### Task data
——
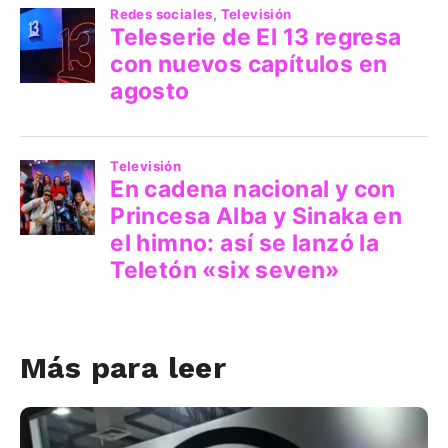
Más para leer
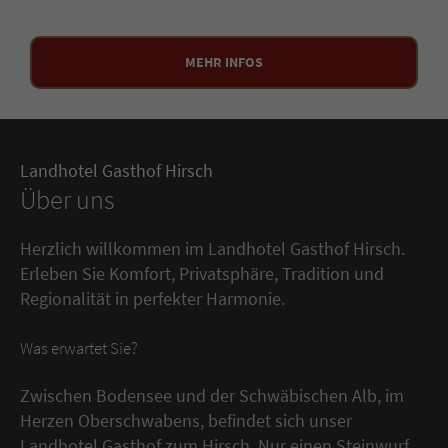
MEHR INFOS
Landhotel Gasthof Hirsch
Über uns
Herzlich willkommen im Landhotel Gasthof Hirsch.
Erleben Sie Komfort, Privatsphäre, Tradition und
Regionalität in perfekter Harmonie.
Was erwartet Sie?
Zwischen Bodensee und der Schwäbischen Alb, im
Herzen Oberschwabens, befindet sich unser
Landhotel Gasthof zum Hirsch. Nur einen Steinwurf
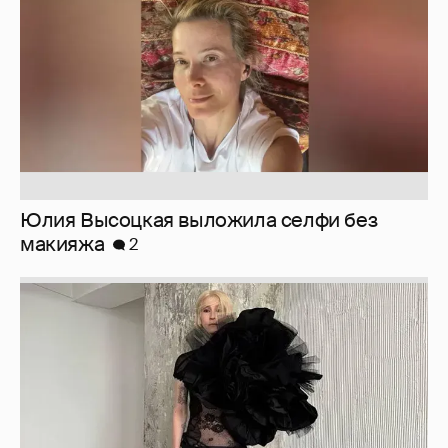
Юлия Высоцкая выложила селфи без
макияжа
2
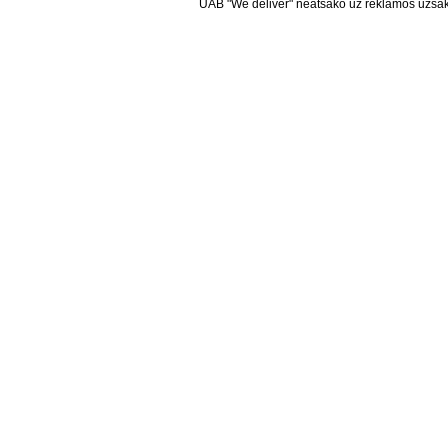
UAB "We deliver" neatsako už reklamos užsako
——
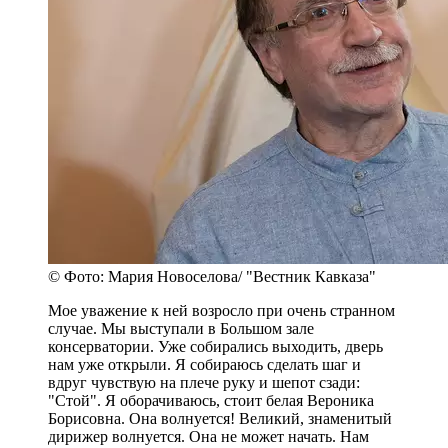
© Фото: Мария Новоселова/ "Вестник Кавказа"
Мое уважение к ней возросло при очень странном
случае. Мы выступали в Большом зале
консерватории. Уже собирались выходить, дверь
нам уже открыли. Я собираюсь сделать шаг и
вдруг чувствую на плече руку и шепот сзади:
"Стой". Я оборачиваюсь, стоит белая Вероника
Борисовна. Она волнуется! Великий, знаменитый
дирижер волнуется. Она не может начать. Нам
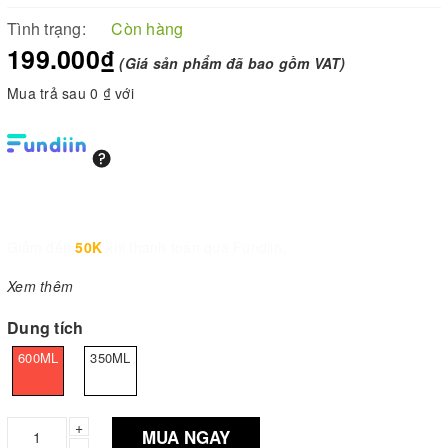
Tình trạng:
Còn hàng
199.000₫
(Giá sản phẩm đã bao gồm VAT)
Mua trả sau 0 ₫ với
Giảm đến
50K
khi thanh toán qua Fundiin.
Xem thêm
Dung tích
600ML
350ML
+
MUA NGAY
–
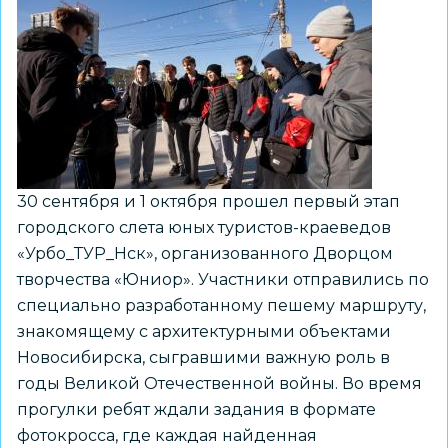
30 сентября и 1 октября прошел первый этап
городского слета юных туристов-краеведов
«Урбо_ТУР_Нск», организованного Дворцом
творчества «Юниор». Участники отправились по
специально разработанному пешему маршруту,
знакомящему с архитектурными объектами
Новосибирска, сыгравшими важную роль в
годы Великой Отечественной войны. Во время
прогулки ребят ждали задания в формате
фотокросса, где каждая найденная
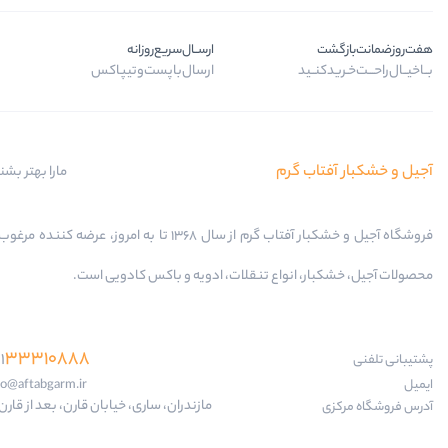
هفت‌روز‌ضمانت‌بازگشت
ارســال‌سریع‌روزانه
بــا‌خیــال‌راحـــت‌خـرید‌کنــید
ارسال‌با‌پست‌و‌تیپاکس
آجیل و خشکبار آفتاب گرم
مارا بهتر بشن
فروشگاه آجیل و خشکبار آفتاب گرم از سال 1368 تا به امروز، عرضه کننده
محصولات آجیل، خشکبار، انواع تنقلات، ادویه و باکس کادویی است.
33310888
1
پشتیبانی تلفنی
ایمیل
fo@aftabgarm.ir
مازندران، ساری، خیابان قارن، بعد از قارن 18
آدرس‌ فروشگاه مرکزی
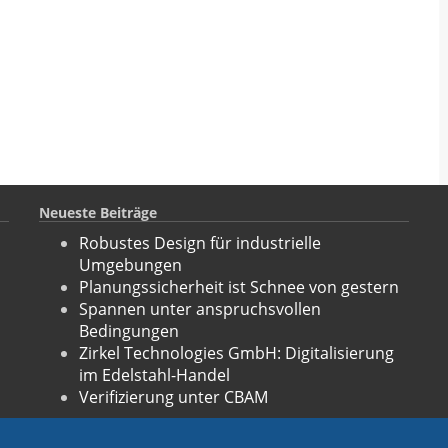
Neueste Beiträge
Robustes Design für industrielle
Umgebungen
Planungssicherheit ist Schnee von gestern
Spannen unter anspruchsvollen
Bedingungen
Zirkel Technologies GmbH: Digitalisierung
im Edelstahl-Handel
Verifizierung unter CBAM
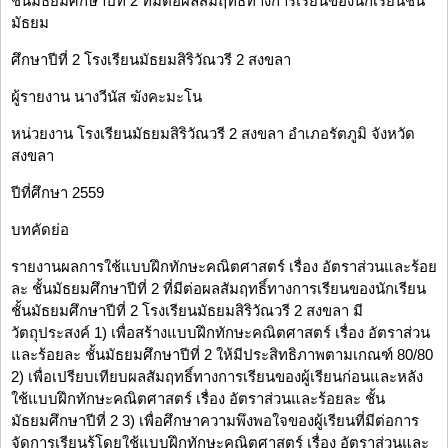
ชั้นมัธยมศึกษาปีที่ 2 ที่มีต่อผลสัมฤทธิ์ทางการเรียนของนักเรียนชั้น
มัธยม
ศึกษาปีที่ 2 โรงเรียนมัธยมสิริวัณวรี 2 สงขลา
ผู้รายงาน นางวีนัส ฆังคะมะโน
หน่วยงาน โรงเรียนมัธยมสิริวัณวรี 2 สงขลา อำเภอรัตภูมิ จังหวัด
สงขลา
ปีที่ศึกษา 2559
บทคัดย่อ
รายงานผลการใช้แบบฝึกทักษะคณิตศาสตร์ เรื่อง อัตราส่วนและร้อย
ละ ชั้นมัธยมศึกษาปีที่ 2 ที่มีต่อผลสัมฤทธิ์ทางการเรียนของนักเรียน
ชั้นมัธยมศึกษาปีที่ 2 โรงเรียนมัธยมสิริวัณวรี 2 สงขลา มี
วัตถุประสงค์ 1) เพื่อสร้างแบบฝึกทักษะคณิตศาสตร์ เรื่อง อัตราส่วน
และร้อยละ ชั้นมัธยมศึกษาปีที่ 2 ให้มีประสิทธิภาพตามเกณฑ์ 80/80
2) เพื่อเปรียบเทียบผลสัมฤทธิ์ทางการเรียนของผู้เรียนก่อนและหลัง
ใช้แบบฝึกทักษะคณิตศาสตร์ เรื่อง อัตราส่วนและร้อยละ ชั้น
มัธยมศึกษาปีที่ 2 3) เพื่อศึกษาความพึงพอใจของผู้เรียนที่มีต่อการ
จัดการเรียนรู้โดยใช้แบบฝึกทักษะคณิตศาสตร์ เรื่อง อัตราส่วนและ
——
### What you need to do
Pull every line holding "волнуется" out of the records.

### Exercise answer
Борисовна. Она волнуется! Великий, знаменитый
дирижер волнуется. Она не может начать. Нам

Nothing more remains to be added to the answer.